# Task objective
Take the data below and copy exactly the lines starting at the one with "Image resolution: width=775, height=2576." and finishing at the one with "[Open Mobile Menu]", both included.

Start of Provided information

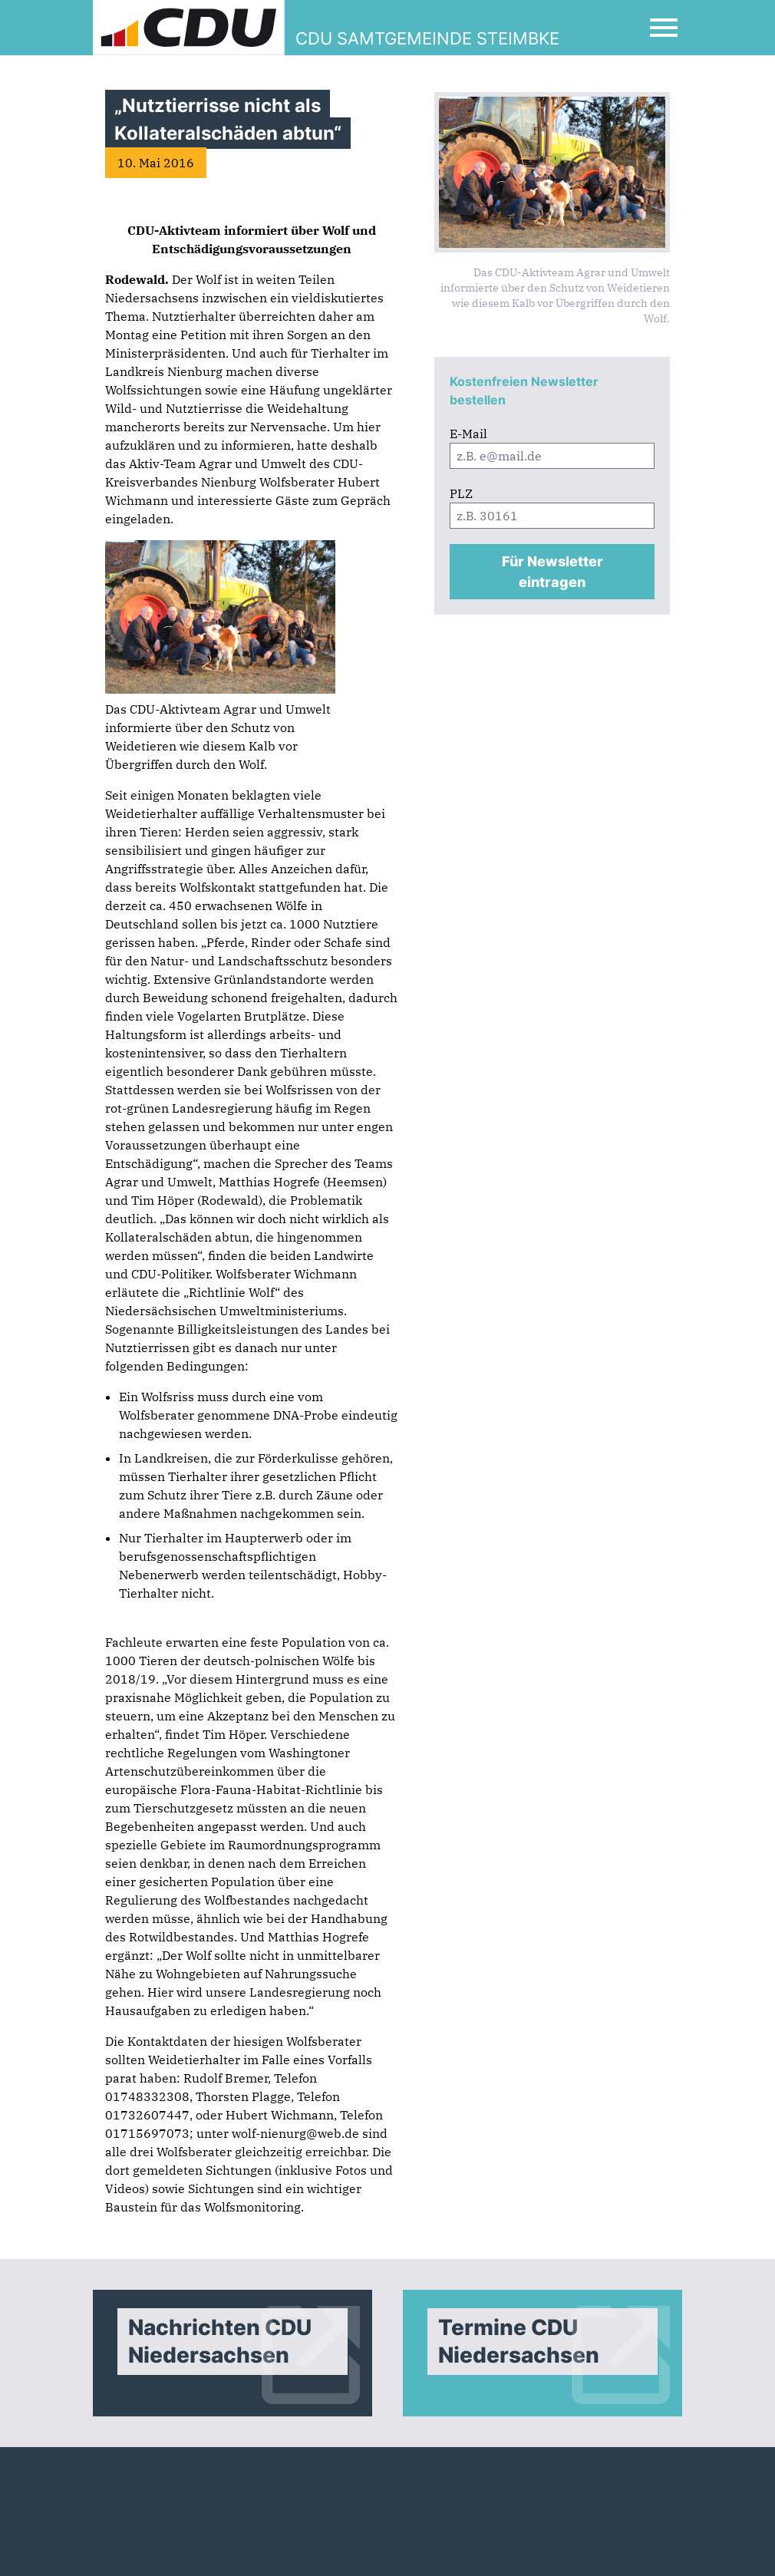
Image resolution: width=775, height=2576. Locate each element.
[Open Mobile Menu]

End of Provided information
Start of Provided information

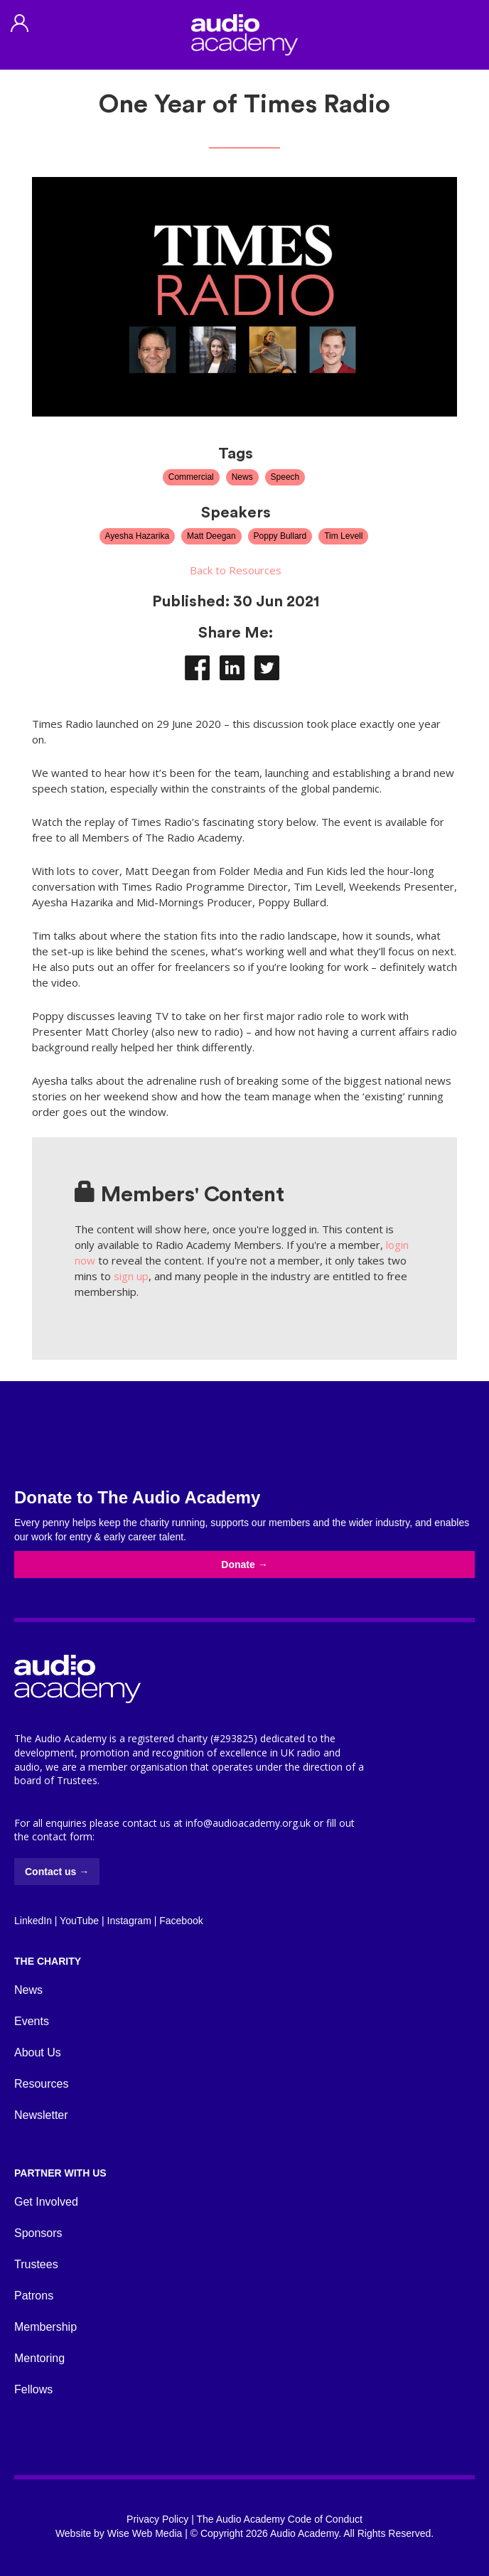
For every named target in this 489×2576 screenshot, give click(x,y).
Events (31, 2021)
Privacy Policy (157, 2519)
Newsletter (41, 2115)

End of Provided information

# Worked solution
Image resolution: width=775, height=2576. Locate each element.
[Open Mobile Menu]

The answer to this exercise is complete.